Pierre Poulin appuie son titre de propriétaire avec ses deux frères sur l’acte du 14 août 1676 que j’ai cité. Il déclare qu’il n’y a pas d’habitant dans la censive mais que le domaine est établi de vingt arpents de front sur toute la profondeur, avec maison de pièces sur pièces, de 30 x 25 pieds, une grange de 40 x 20 pieds, une étable de 25 x 20 pieds de pieux debout. Il y a aussi quarante arpents de terre labourable.

Maurice Poulin, l’ancêtre, avait eu dans la ville un emplacement de vingt toises en superficie que son fils Michel échangea pour pareille étendue avec les Pères Récollets. Ce nouveau terrain avait été donné aux Pères par Guillaume Pepin et formait partie d’un plus grand morceau concédé par le gouverneur d’Ailleboust au dit Pepin, le 6 juin 1650. En 1725, Pierre Poulin, fils de Michel, déclara que le lot ainsi obtenu des Récollets contenait vingt-deux pieds et demi de front sur la rue Notre-Dame avec vingt toises de profondeur sur la rue Saint-François-Xavier, tenant au nord-est à cette dernière rue, au sud-ouest au sieur de Longval, par devant les dites rues et par derrière aux sieurs Jacques Duguay[4] et Jean Leclerc. Pierre Poulin ajoute qu’il y a sur la rue Saint-François-Xavier vingt-neuf toises de front sur quinze de profondeur, concédées à Michel, son père, par Frontenac et Champigny, le 22 septembre 1693, sur lesquels Guillaume Pepin a cédé au sieur Mouet de Moras vingt-trois pieds rue Notre-Dame sur quarante de profondeur et que Moras y a bâti, rue Notre-Dame, une maison de pièces sur pièces de trente-deux sur vingt-cinq pieds. Ce texte ne me paraît pas clair mais on peut localiser assez correctement ces deux ou trois lopins de terre.
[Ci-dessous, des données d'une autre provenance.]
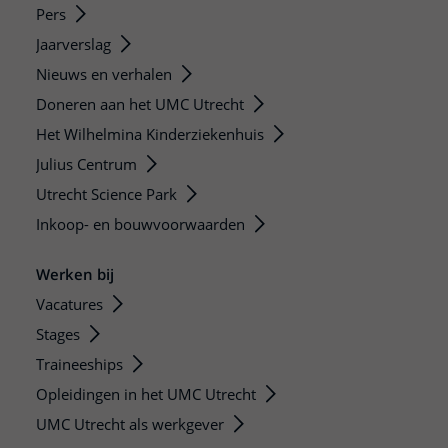
Pers
Jaarverslag
Nieuws en verhalen
Doneren aan het UMC Utrecht
Het Wilhelmina Kinderziekenhuis
Julius Centrum
Utrecht Science Park
Inkoop- en bouwvoorwaarden
Werken bij
Vacatures
Stages
Traineeships
Opleidingen in het UMC Utrecht
UMC Utrecht als werkgever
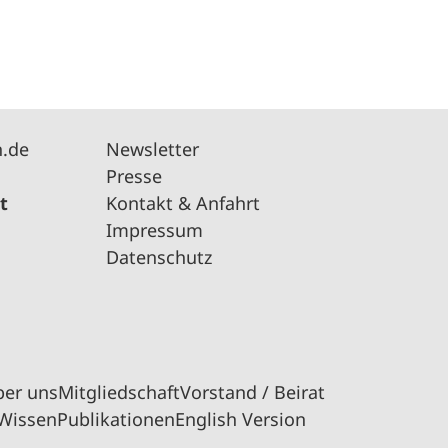
n.de
Newsletter
Presse
t
Kontakt & Anfahrt
Impressum
Datenschutz
ber uns
Mitgliedschaft
Vorstand / Beirat
Wissen
Publikationen
English Version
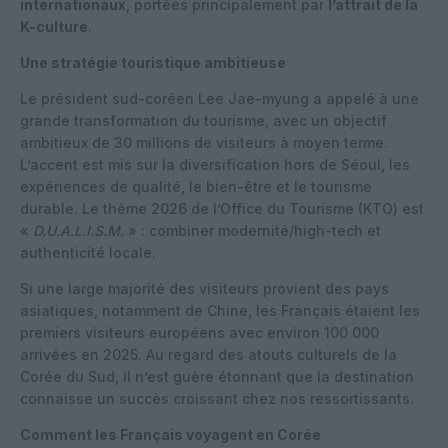
internationaux
, portées principalement par
l’attrait de la
K-culture
.
Une stratégie touristique ambitieuse
Le président sud-coréen Lee Jae-myung a appelé à une
grande transformation du tourisme, avec un objectif
ambitieux de 30 millions de visiteurs à moyen terme.
L’accent est mis sur la diversification hors de Séoul, les
expériences de qualité, le bien-être et le tourisme
durable. Le thème 2026 de l’Office du Tourisme (KTO) est
«
D.U.A.L.I.S.M.
» : combiner modernité/high-tech et
authenticité locale.
Si une large majorité des visiteurs provient des pays
asiatiques, notamment de Chine, les Français étaient les
premiers visiteurs européens avec environ 100 000
arrivées en 2025. Au regard des atouts culturels de la
Corée du Sud, il n’est guère étonnant que la destination
connaisse un succès croissant chez nos ressortissants.
Comment les Français voyagent en Corée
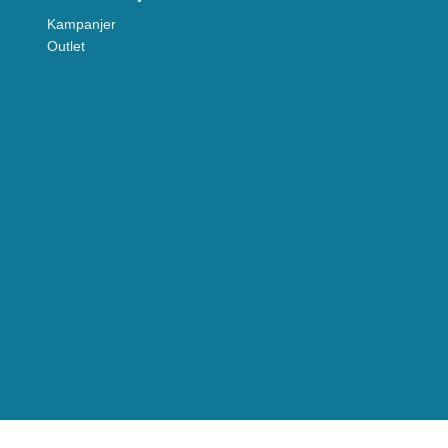
Kampanjer
Outlet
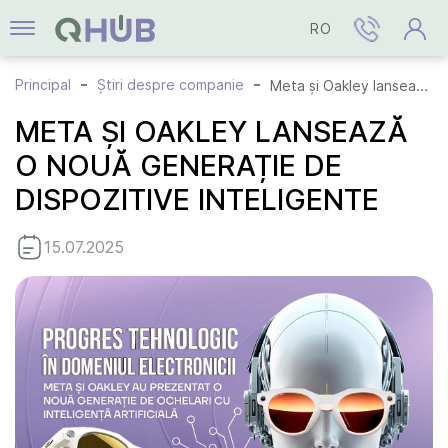
RO
Principal
Știri despre companie
Meta și Oakley lansează o nouă generație de dispozitive inteligente
META ȘI OAKLEY LANSEAZĂ
O NOUĂ GENERAȚIE DE
DISPOZITIVE INTELIGENTE
15.07.2025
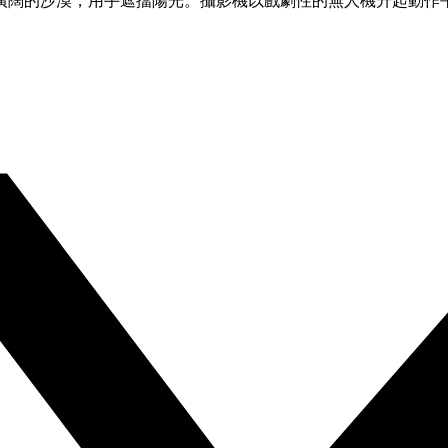
的沙漠，用手遮擋陽光。攝影機以戲劇性的無人機升起動作平滑升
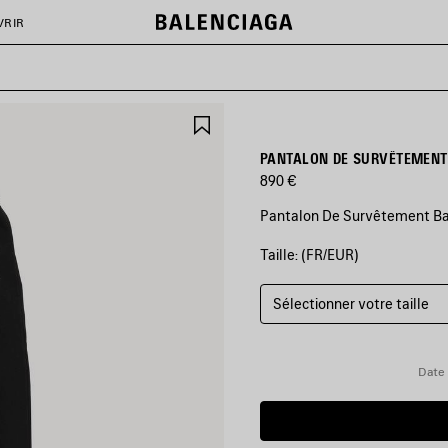
VRIR
AJOUTER
AUX
FAVORIS
PANTALON DE SURVÊTEMENT
890 €
Pantalon De Survêtement Bag
Taille: (FR/EUR)
COULEURS
:
NOIR
Sélectionner votre taille
Noir
Date 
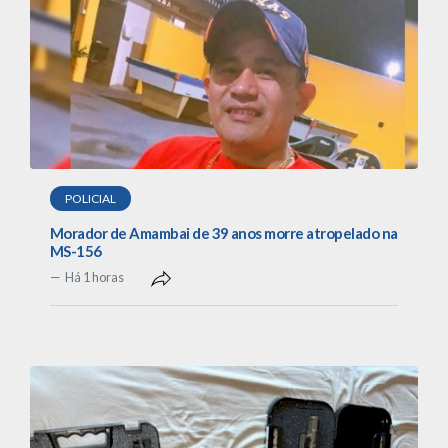
POLICIAL
Morador de Amambai de 39 anos morre atropelado na
MS-156
Há 1 horas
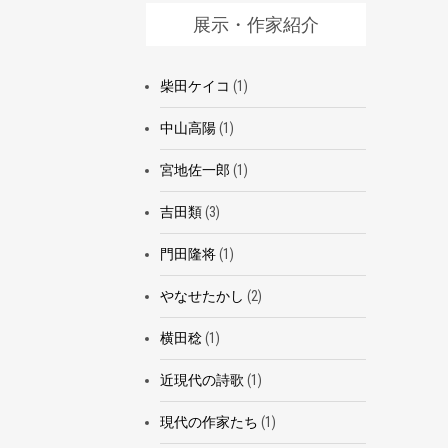
展示・作家紹介
柴田ケイコ
(1)
中山高陽
(1)
宮地佐一郎
(1)
吉田類
(3)
門田隆将
(1)
やなせたかし
(2)
横田稔
(1)
近現代の詩歌
(1)
現代の作家たち
(1)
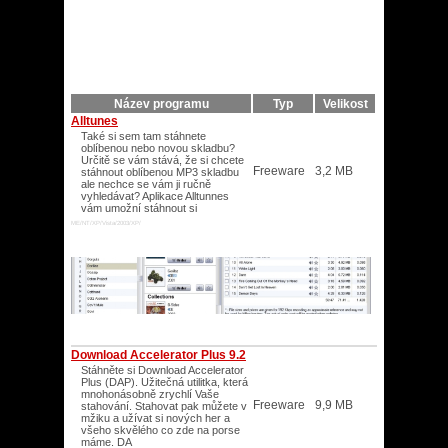
Název programu
Typ
Velikost
Alltunes
Také si sem tam stáhnete
oblíbenou nebo novou skladbu?
Určitě se vám stává, že si chcete
Freeware
3,2 MB
stáhnout oblíbenou MP3 skladbu
ale nechce se vám ji ručně
vyhledávat? Aplikace Alltunnes
vám umožní stáhnout si
ME/NT/XP/Vista/2003/XP/
Download Accelerator Plus 9.2
Stáhněte si Download Accelerator
Plus (DAP). Užitečná utilitka, která
mnohonásobně zrychlí Vaše
Freeware
9,9 MB
stahování. Stahovat pak můžete v
mžiku a užívat si nových her a
všeho skvělého co zde na porse
máme. DA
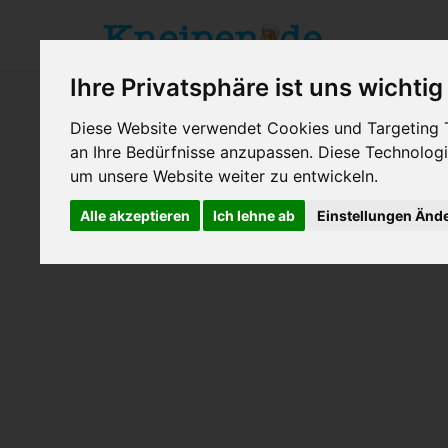
Ihre Privatsphäre ist uns wichtig
Diese Website verwendet Cookies und Targeting Te
an Ihre Bedürfnisse anzupassen. Diese Technolo
um unsere Website weiter zu entwickeln.
UNSERE BELIEBTESTEN KNEIPEN, BARS & RE
Alle akzeptieren
Ich lehne ab
Einstellungen Änd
Dans sa déclaration du 5 avril 1725, Pierre Poulin dit que, le 14 août 1644, le titre d’une terre de quarante arpents en superficie fut accordé par M. de Montmagny et ratifié par la Compagnie de la Nouvelle-France le 29 mars 1649, en faveur de Marin de Repentigny sieur de Francheville, lequel laissa cette propriété à sa veuve, Jeanne Jallaut, qui la passa à son second mari Maurice Poulin. En 1725, cette terre renfermait vingt arpents labourables, le reste en bois debout et fredoches. Pierre, Michel et François Poulin, frères, ont chacun un tiers du tout. Les voisins sont : au sud-est Pierre Le Pelé, au nord-ouest Pierre Boucher, et, par devant, la rivière des Trois-Rivières.


  1. Sur Galifet voir les Mélanges historiques, vol. V, pages 76-80.
  2. Il signait Poulin.
  3. Le « lieutenant de roi » était donc un personnage qui remplaçait le gouverneur lorsque celui-ci manquait. Assez souvent il servait de frein pour arrêter la marche des plus hauts fonctionnaires, gouverneurs compris, car il était porteur de pleins pouvoirs secrets qu’il ne faisait connaître qu’en temps et lieu. C’est le régime de Louis XIV pur, avec tous ses défauts. Montréal, Québec et les Trois-Rivières avaient des « lieutenants de roi » ; il n’en fut plus mention sous le régime anglais. (Bulletin des recherches historiques, 1907, p. 191.)

    Vers 1698-1700 il y avait à Plaisance, Terreneuve, l’ingénieur L’Hermitte qui nous a laissé de bons dessins des lieux.

  4. Ou Dugué, ou Duguet, anciennes épellations.